E os dias consecutivos: um miradouro que desenha as estrofes centrípetas. O mar sem ondas, uma farsa benévola. Os olhos desamputados de preconceitos. A literatura (alguma). Os espelhos retrovisores que navegam no caudal de um rio nascente. A madrugada, imperial. A maresia que se agiganta contra o muro do silêncio, compondo uma gramática que vive por dentro das veias. O sangue a preceito, desangustiado.
A ideia enraizada de que o tempo não tem fim. Que o mundo não tem fim, como se fosse a negação de Copérnico. As lições da vida colhidas em peças de teatro. O majestoso magma que esconde a grandeza da existência, contrariando o princípio geral da insignificância.

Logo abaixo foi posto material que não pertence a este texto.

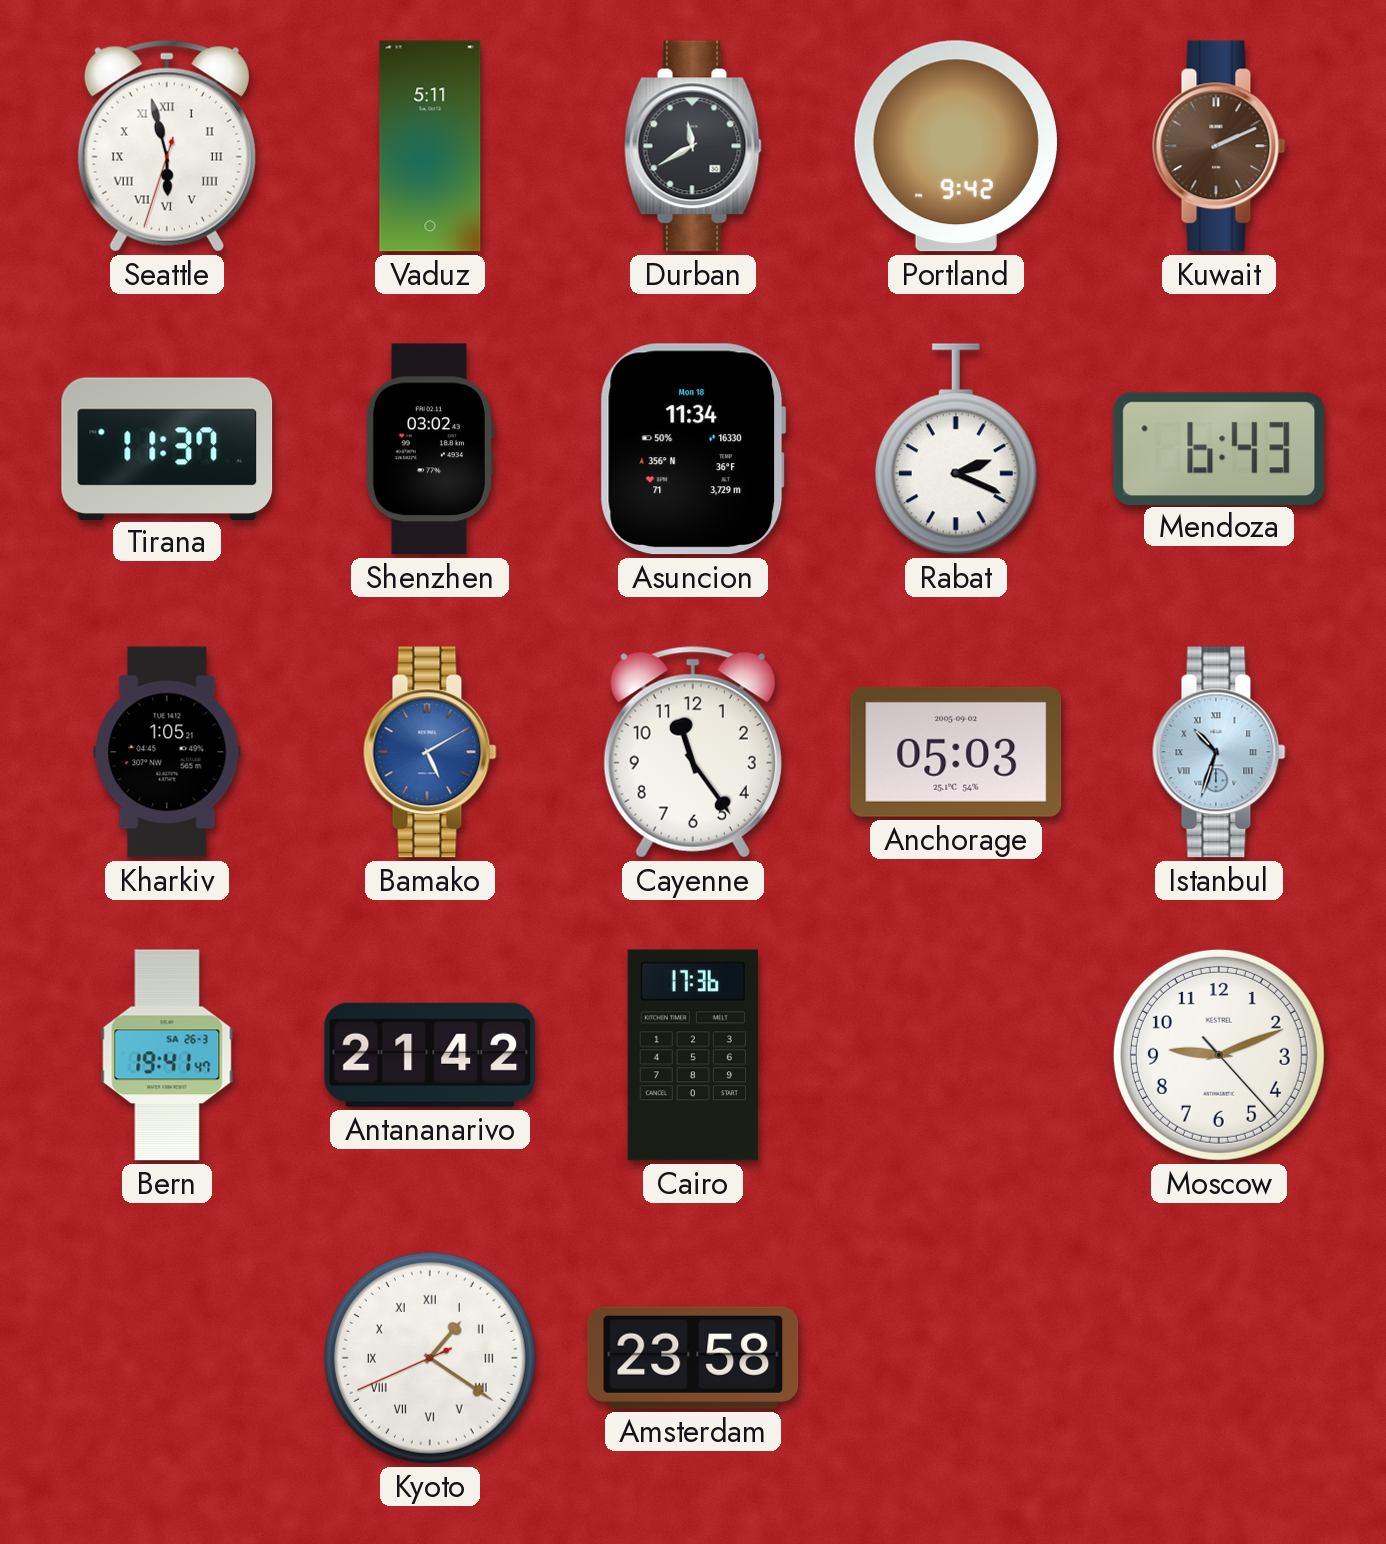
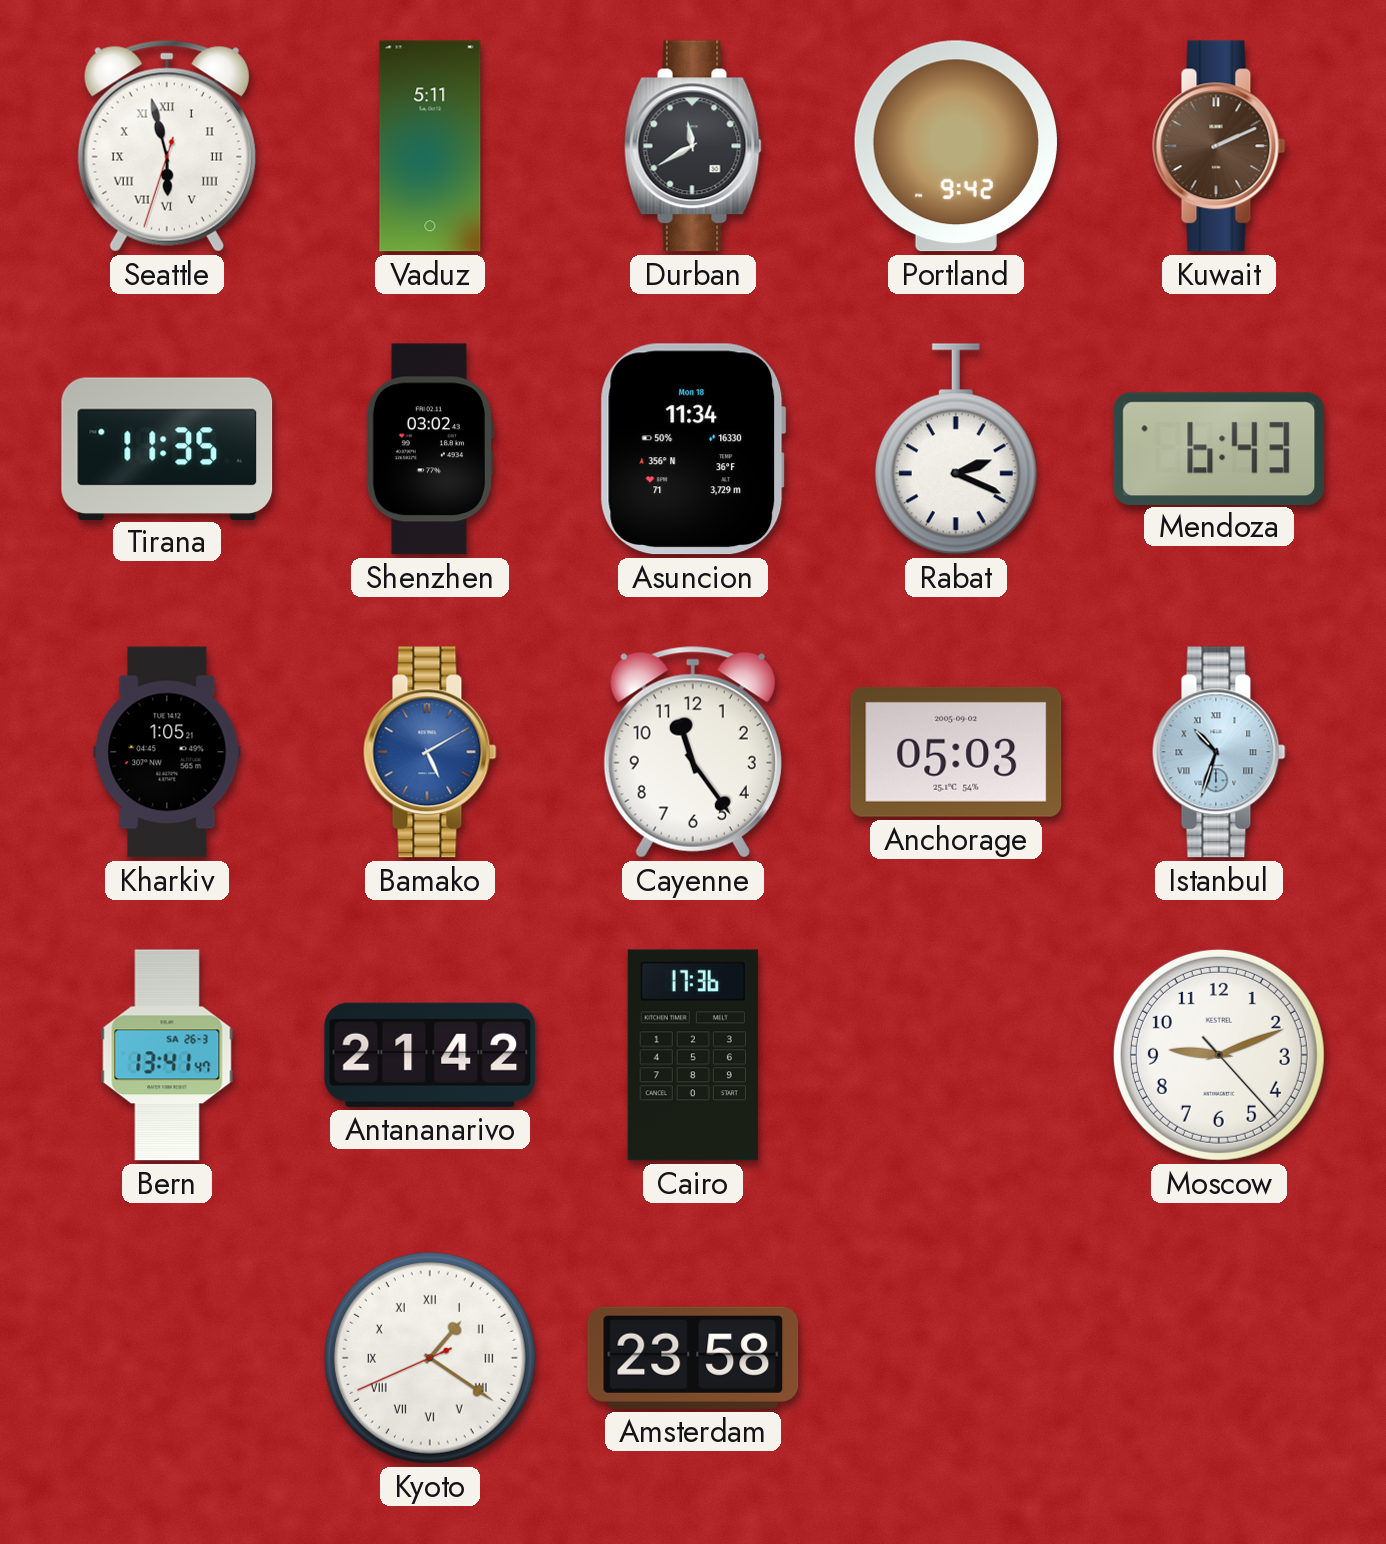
Tirana: 11:37 -> 11:35
Bern: 19:41 -> 13:41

O galeão que espera fundear no cais autorizado, e toda a tripulação ansiosa por sentir o calor da terra firme, o calor dos corpos que nela habitam, dos corpos que possam neles habitar. Os ossos que contrariam a rarefação do ar. A neve articular, um trono que pertence a cada audaz que sobe à cumeeira.
A morte (que) não entra no dicionário. O dicionário que não enjeita as palavras interditas, as palavras insubmissas, as palavras que são como beligerância. Pois a vida também é feita de contrafação. De contratempos. A perfeição não é a medida desta vida. Saber dela é tornar puro o que é impuro. A morte, a tremenda bomba relógio sempre à espera de estourar por dentro do corpo, não conta. Ela mata-se a si própria. O deixar de fazer sentido exalta o peso incomensurável da vida. Depois dela, tudo deixa de existir.